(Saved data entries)
>>>>
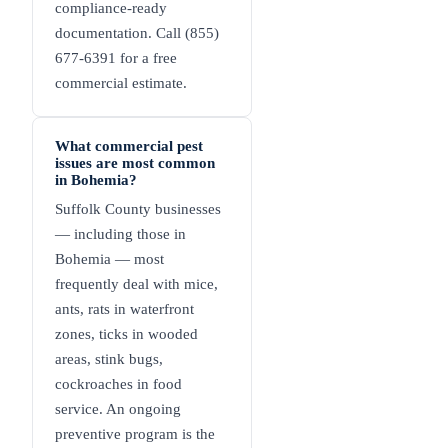
compliance-ready
documentation. Call (855)
677-6391 for a free
commercial estimate.
What commercial pest
issues are most common
in Bohemia?
Suffolk County businesses
— including those in
Bohemia — most
frequently deal with mice,
ants, rats in waterfront
zones, ticks in wooded
areas, stink bugs,
cockroaches in food
service. An ongoing
preventive program is the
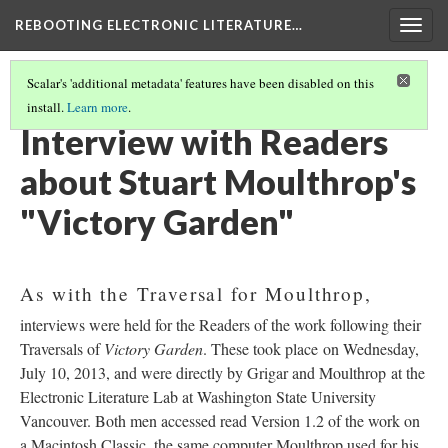
REBOOTING ELECTRONIC LITERATURE…
Togg
navig
Scalar's 'additional metadata' features have been disabled on this
install.
Learn more
.
STUART MOULTHROP'S "VICTORY GARDEN"
(3/6)
Interview with Readers
about Stuart Moulthrop's
"Victory Garden"
As with the Traversal for Moulthrop,
interviews were held for the Readers of the work following their
Traversals of
Victory Garden
. These took place on Wednesday,
July 10, 2013, and were directly by Grigar and Moulthrop at the
Electronic Literature Lab at Washington State University
Vancouver. Both men accessed read Version 1.2 of the work on
a Macintosh Classic, the same computer Moulthrop used for his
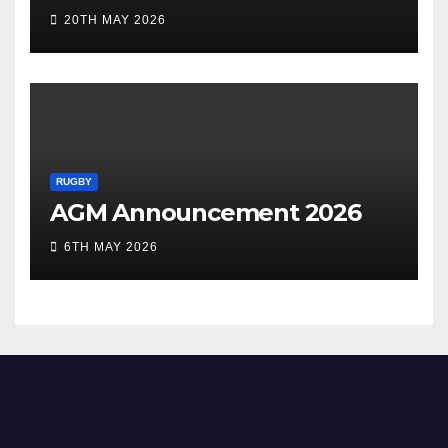
20TH MAY 2026
RUGBY
AGM Announcement 2026
6TH MAY 2026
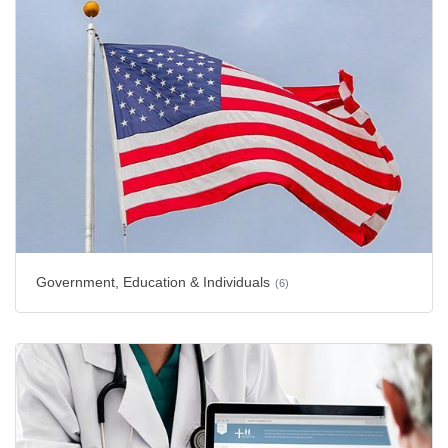
Government, Education & Individuals
(6)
<<<<
- _WORK INSTRUCTIONS_
In the records, how many lines hold the word "most"? Answer with the number and no other words.

- _YOUR RESPONSE_
2